Personally I would recommend the Allouette. The -47 is jumping in at the deep end. Think of the 47 as the ‘stone to sharpen your blade’ later on.
It does depend a little on what you may want to fly later on. Blackbird’s Huey should be amazing (no pressure Blackbird!) and if that was somewhere you would want to head I would suggest a teetering head. The Cowan B206 jet ranger would be ideal. Then the 47 to sharpen your skills some more. The UH-1 would be an enjoyable breeze after that
If you want to move to the likes of the EC135 or similar (twin engine helicopters with a lot of assists, more system oriented) go the Allouette, or the Cowan H125 B3 for a start. Note the the B3 is ‘realistically’ squirrelly in the hover; especially below 3’.
The difference between a teetering head and a semi-rigid or fully articulated head is ‘control power’; how much you can influence the attitude of the fuselage through manipulation of the rotor disc via the cyclic. The more solid the interface between the fuselage and the main rotor, the more control power you have, and the more responsive the reactions will be to your inputs. A teetering head is at the lowest end of the control power scale. You ‘fly the main rotor’ whilst dangling from it’s center of rotation in a very expensive gondola! The main rotor is very stable. The fuselage is not. There is consequently a disconnect between your input and the response of the ‘gondola’, thus setting an ‘attitude’ (setting and holding a fixed picture in front and making changes to that picture) becomes so much more important. If you try to fly a teetering head system by reference how you’re moving over the ground, you will induce oscillations and the helicopter in the hover will probably move about in a circle over the ground about as large as the rotor diameter. Like so many things in aviation it comes down to where you look and how you look!

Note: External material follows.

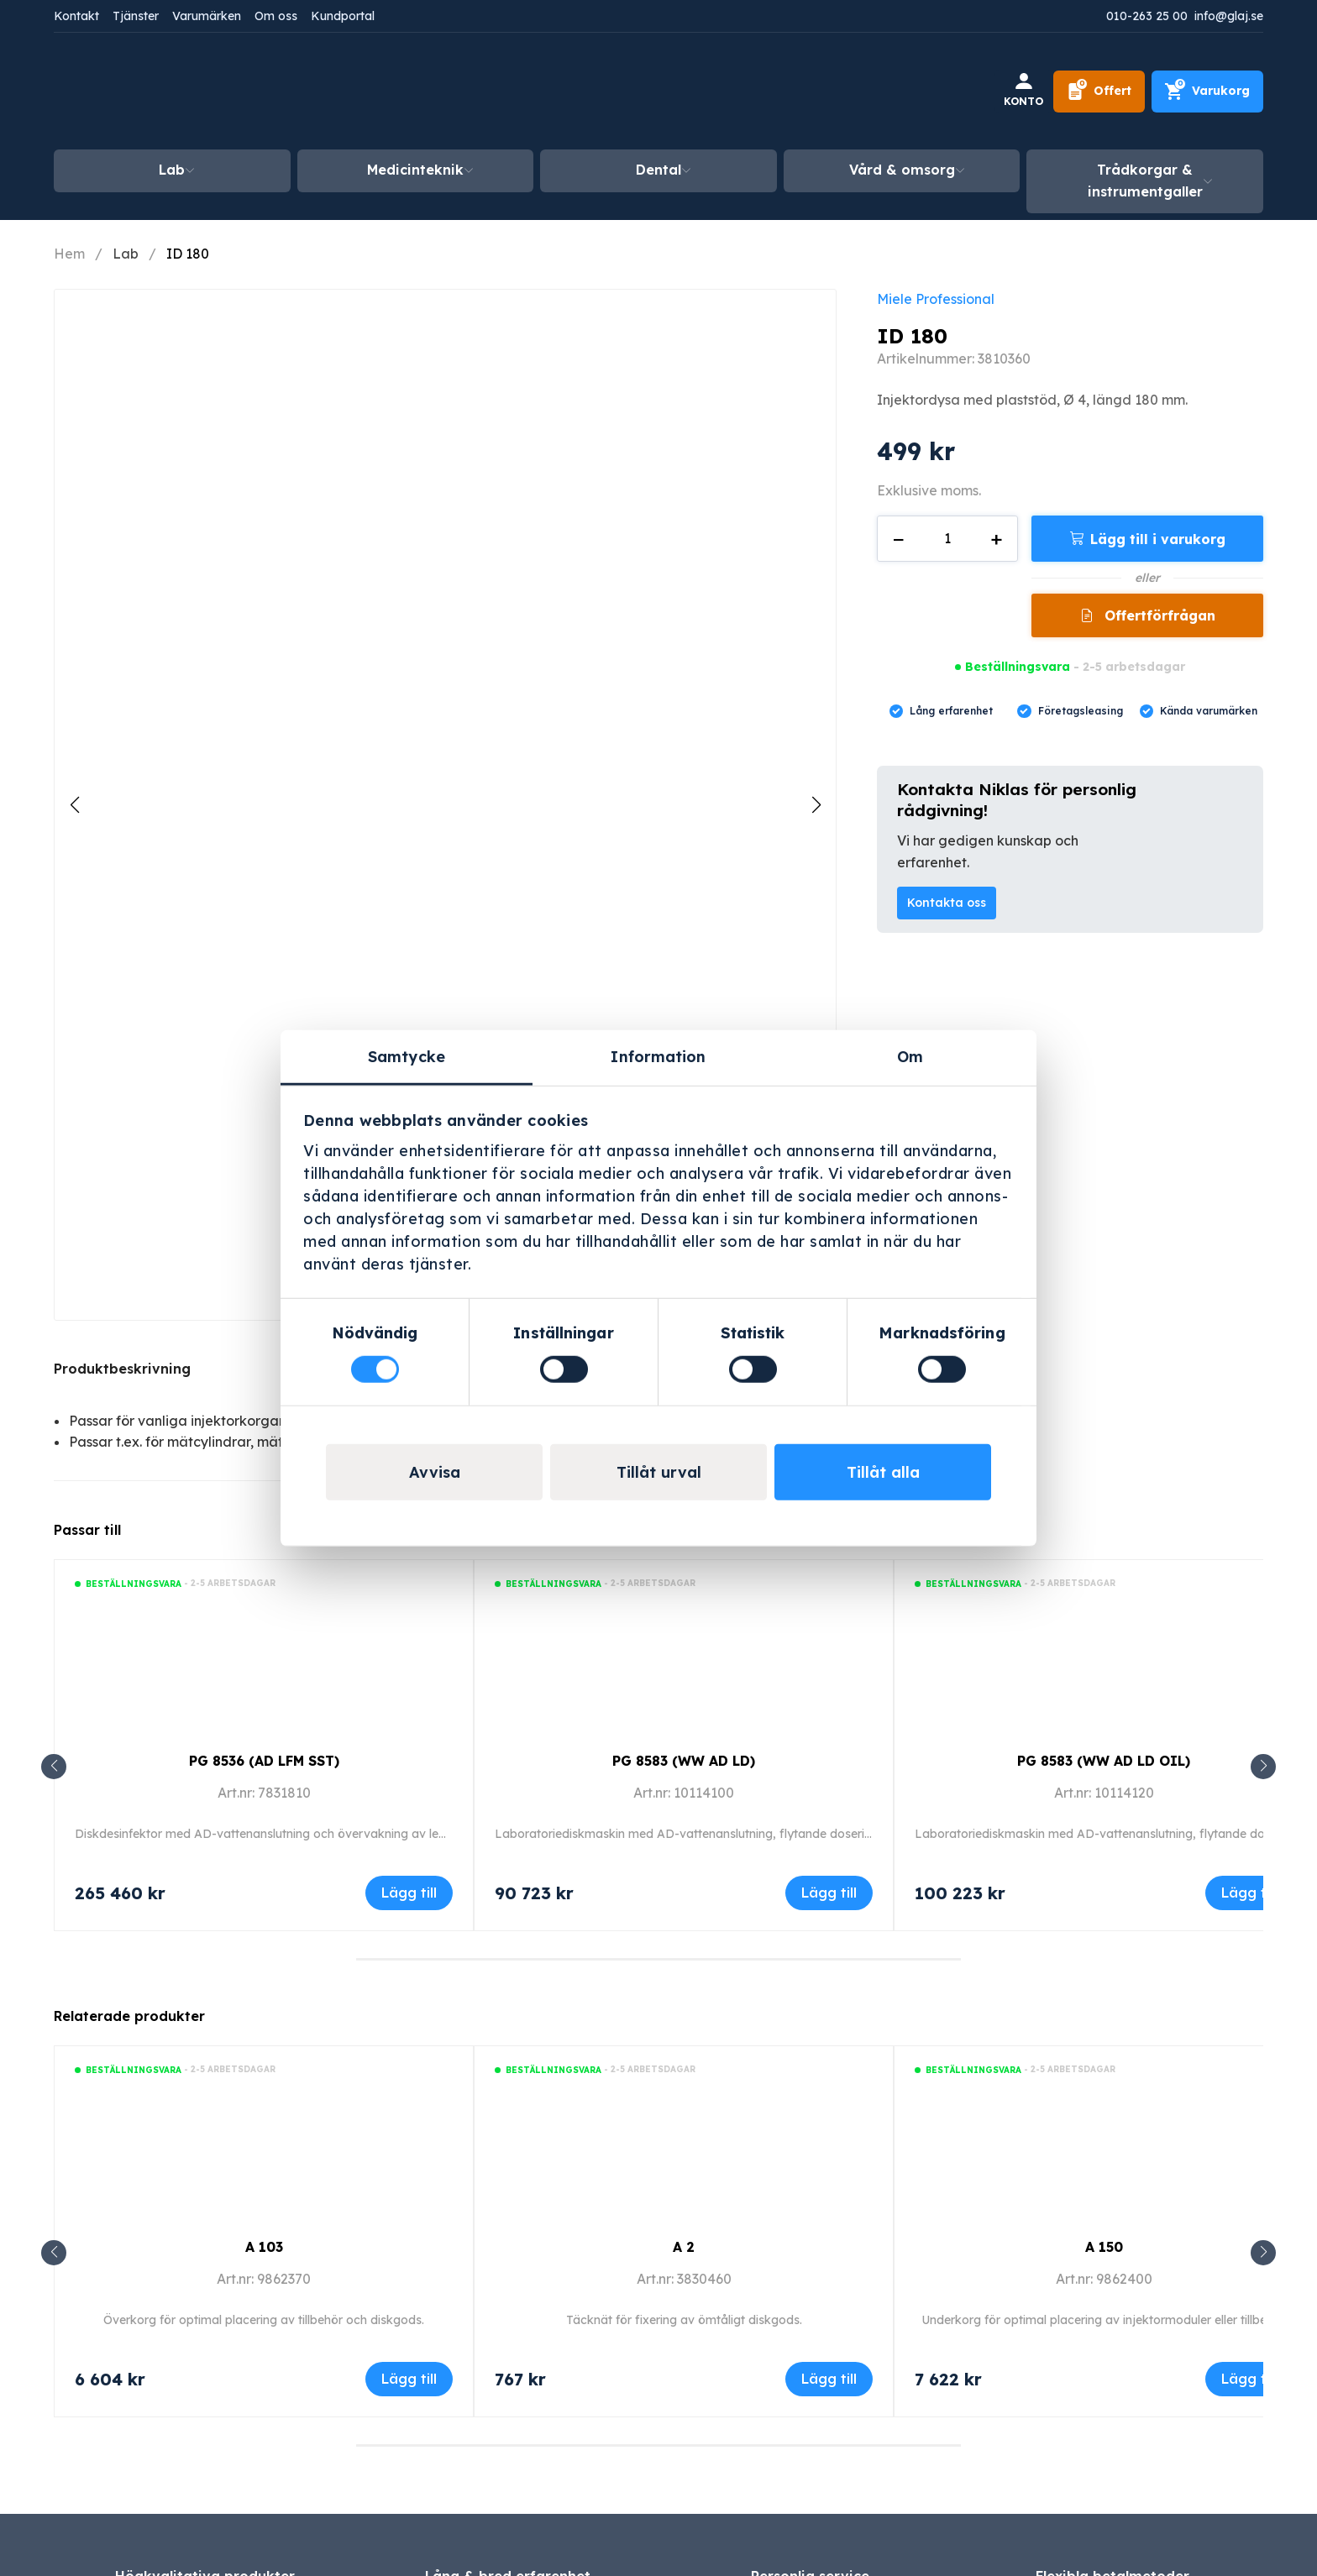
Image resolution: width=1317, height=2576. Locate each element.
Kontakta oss (946, 902)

Watch plenty of videos on how everything works. I am planning to produce some tutorials shortly to help people fine tune their lift offs, hovering, slope landings and approaches to land. I find a lot of vids are missing some crucial concepts to make the flying smoother and therefore more enjoyable.
Have fun with it. Start with the simple helicopter flight model but don’t stay there too long. 1-2 flights max. Get into the realistic model and turn crashes off - much better way to learn.